Um negócio fracassado nos dá um Tchekhov picaresco (lado que, penso, é pouco analisado em sua obra), num texto que nos prende logo de saída: “Estou com uma terrível vontade de chorar! – começa o narrador, passando a contar como lhe escapou das mãos, num casamento, uma pequena fortuna.“Ela é jovem, linda, vai receber de dote 30 mil rublos, tem alguma cultura, e a mim, autor, ama como uma gata”, festeja o Don Juan, por antecipação. Veste-se, perfuma-se, penteia-se, impressiona  a incauta. Mas quando já tinha como seus os  30 mil rubros (mais a linda moça que os acompanharia), mete-se a falar e tudo põe a perder. É de fazer chorar. Tem bom gosto, esse Mohammad com sobrenome de grande poeta.

O CONTO LIBERTO LEVITA FEITO ASA-DELTA

Diz o crítico Hélio Pólvora, em Itinerários do conto (Editus-Uesc/2002), que Tchekhov “libertou o conto de um pesado arcabouço clássico, enchendo-o de oxigênio puro e fazendo-o levitar como asa-delta”. Itinerários… deve ser adotado como livro de cabeceira pelos que se propõem a apreender os mecanismos do conto e/ou ter uma visão dos nomes capitais da literatura mundial: lá estão (fora Tchekhov) de Maupassant a Poe, de Machado de Assis a Mark Twain, de Sartre a Adonias Filho, Marquês de Sade, Eduardo Portela, Proust, Ricardo Ramos, Ariano Suassuna, Joyce, Álvaro Lins, Jorge Amado – mais de 250 autores. Curiosamente, Tchekhov é o campeão de citações de todo o livro, com 22 referências.

SAUDADES DAS COORDENADAS ASSINDÉTICAS

Na escola, em tempos idos, todos nos sentíamos mais ou menos molestados (olha a aliteração aí, gente!) com a insistência dos professores em nos enfiar análise sintática cabeça adentro. Ah, as orações… coordenadas e subordinadas, sindéticas e assindéticas, partidas e sem sujeito, adjetivas, adverbiais, reduzidas, substantivas e outras – parece mesmo um exagero. Programa para quem almeja a especialização, privilégio de poucos.  Mas tenho como indispensável apreender o sentido de sujeito, predicado e objeto (mais uma pitada de regência e concordância). Com isso, já se pode fazer muito jornalismo e até um pouco de literatura, sim senhor.

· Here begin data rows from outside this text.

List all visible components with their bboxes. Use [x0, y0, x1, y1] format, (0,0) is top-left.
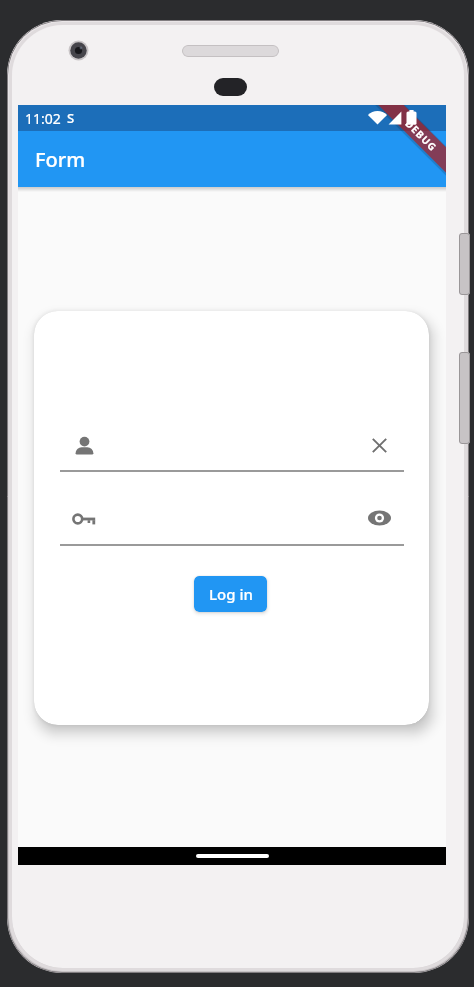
button[interactable]	[364, 430, 394, 460]
button[interactable]	[60, 421, 404, 469]
button[interactable]	[60, 495, 404, 543]
staticText: Log in	[209, 584, 253, 604]
button[interactable]	[196, 854, 269, 858]
staticText: DEBUG	[402, 116, 441, 155]
staticText: S	[67, 109, 75, 127]
staticText: Form	[35, 146, 86, 173]
staticText: 11:02	[25, 109, 61, 128]
button[interactable]: Log in	[194, 576, 267, 612]
button[interactable]	[364, 503, 394, 533]
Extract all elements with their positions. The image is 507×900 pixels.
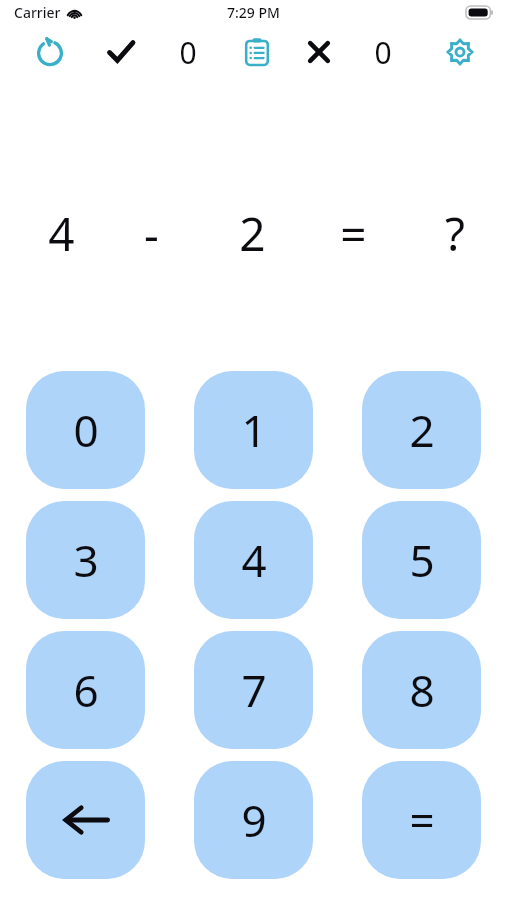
staticText: 2: [239, 202, 266, 265]
staticText: ?: [445, 202, 465, 265]
staticText: 4: [48, 202, 75, 265]
staticText: 4: [241, 530, 267, 590]
button[interactable]: 5: [362, 501, 481, 619]
staticText: 1: [241, 400, 267, 460]
button[interactable]: =: [362, 761, 481, 879]
staticText: 0: [73, 400, 99, 460]
button[interactable]: Settings: [439, 31, 481, 73]
button[interactable]: 1: [194, 371, 313, 489]
staticText: 3: [73, 530, 99, 590]
button[interactable]: 3: [26, 501, 145, 619]
staticText: 8: [409, 660, 435, 720]
staticText: 9: [241, 790, 267, 850]
button[interactable]: 4: [194, 501, 313, 619]
button[interactable]: 7: [194, 631, 313, 749]
staticText: 6: [73, 660, 99, 720]
button[interactable]: 6: [26, 631, 145, 749]
staticText: 0: [173, 32, 203, 73]
button[interactable]: Reset: [30, 32, 70, 72]
staticText: =: [409, 790, 435, 850]
staticText: 7:29 PM: [227, 3, 280, 22]
staticText: 0: [368, 32, 398, 73]
button[interactable]: History: [236, 31, 278, 73]
staticText: Carrier: [14, 3, 61, 22]
staticText: 2: [409, 400, 435, 460]
button[interactable]: Correct answers: [101, 32, 141, 72]
staticText: 5: [409, 530, 435, 590]
button[interactable]: Wrong answers: [299, 32, 339, 72]
button[interactable]: 9: [194, 761, 313, 879]
staticText: 7: [241, 660, 267, 720]
button[interactable]: Backspace: [26, 761, 145, 879]
staticText: -: [144, 202, 159, 265]
button[interactable]: 8: [362, 631, 481, 749]
button[interactable]: 0: [26, 371, 145, 489]
button[interactable]: 2: [362, 371, 481, 489]
staticText: =: [340, 202, 367, 265]
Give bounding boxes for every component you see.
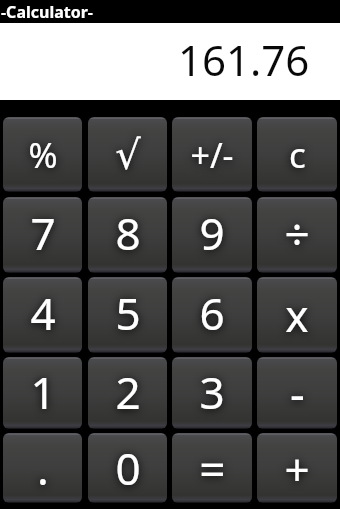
staticText: ÷ (284, 203, 310, 263)
staticText: + (284, 439, 310, 499)
staticText: c (289, 131, 306, 179)
button[interactable]: 8 (88, 197, 167, 273)
button[interactable]: ÷ (257, 197, 337, 273)
staticText: 7 (30, 203, 56, 263)
button[interactable]: x (257, 277, 337, 353)
staticText: 0 (115, 438, 141, 498)
button[interactable]: - (257, 357, 337, 429)
staticText: x (285, 285, 309, 345)
staticText: 4 (30, 283, 56, 343)
button[interactable]: . (3, 433, 82, 503)
staticText: √ (115, 132, 141, 179)
staticText: % (28, 131, 58, 179)
button[interactable]: +/- (172, 117, 252, 192)
staticText: 1 (30, 362, 56, 422)
button[interactable]: % (3, 117, 82, 192)
button[interactable]: + (257, 433, 337, 503)
staticText: 9 (199, 203, 225, 263)
button[interactable]: 7 (3, 197, 82, 273)
button[interactable]: 5 (88, 277, 167, 353)
button[interactable]: 1 (3, 357, 82, 429)
staticText: = (199, 437, 226, 500)
staticText: . (37, 438, 49, 498)
staticText: 8 (115, 203, 141, 263)
staticText: -Calculator- (1, 1, 93, 23)
staticText: - (290, 361, 305, 424)
staticText: 6 (199, 283, 225, 343)
staticText: 5 (115, 283, 141, 343)
button[interactable]: c (257, 117, 337, 192)
staticText: +/- (190, 132, 234, 178)
staticText: 3 (199, 362, 225, 422)
staticText: 2 (115, 362, 141, 422)
button[interactable]: 3 (172, 357, 252, 429)
button[interactable]: 4 (3, 277, 82, 353)
button[interactable]: 2 (88, 357, 167, 429)
button[interactable]: = (172, 433, 252, 503)
staticText: 161.76 (178, 31, 310, 88)
button[interactable]: 9 (172, 197, 252, 273)
button[interactable]: 0 (88, 433, 167, 503)
button[interactable]: 6 (172, 277, 252, 353)
button[interactable]: √ (88, 117, 167, 192)
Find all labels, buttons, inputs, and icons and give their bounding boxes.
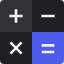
button[interactable]: Add [0,0,32,32]
button[interactable]: Subtract [32,0,64,32]
button[interactable]: Equals [32,32,64,64]
button[interactable]: Multiply [0,32,32,64]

MONSTRENGO QUE AGRIDE OLHOS E OUVIDOS

A reflexão me surge quando leio, em importante jornal de Salvador, este título, totalmente (ou deveria dizer “sintaticamente”) equivocado: Julgamento de padres pedófilos finaliza dia 22. Gramáticos encontrariam nesta construção material suficiente para uma conferência magna. Mesmo quem não tem engenho e arte para dissecar o monstrengo, nota que sua desnecessária complexidade agride nossos olhos e ouvidos: “Julgamento de padres pedófilos”, ao mesmo tempo, finaliza e é finalizado, pois é resposta às perguntas “quem finaliza?” (sujeito) e “o que finaliza?” (objeto). Dessa mistura incomum saiu um resultado, no mínimo, insalubre.

JULGAMENTO NÃO FINALIZA, É FINALIZADO

Melhor para todos é escancarar o sujeito, tirá-lo da sombra. Com “Tribunal finaliza julgamento de padres…” estaria tudo resolvido. Colho na grande mídia (para não fatigar os leitores) apenas cinco abonos da construção que defendo neste caso: 1) Supremo finaliza julgamento sobre Raposa Serra do Sol; 2) Elenco do Flamengo finaliza atividade física; 3) Petrobras finaliza plano de investimento; 4) MEC finaliza plano de educação com meta de 7% do PIB; 5) Supremo finaliza julgamento de Battisti. “Julgamento” não finaliza, é finalizado; sofre a ação, não a pratica; não é elemento principal, mas acessório; logo, não é sujeito, é complemento.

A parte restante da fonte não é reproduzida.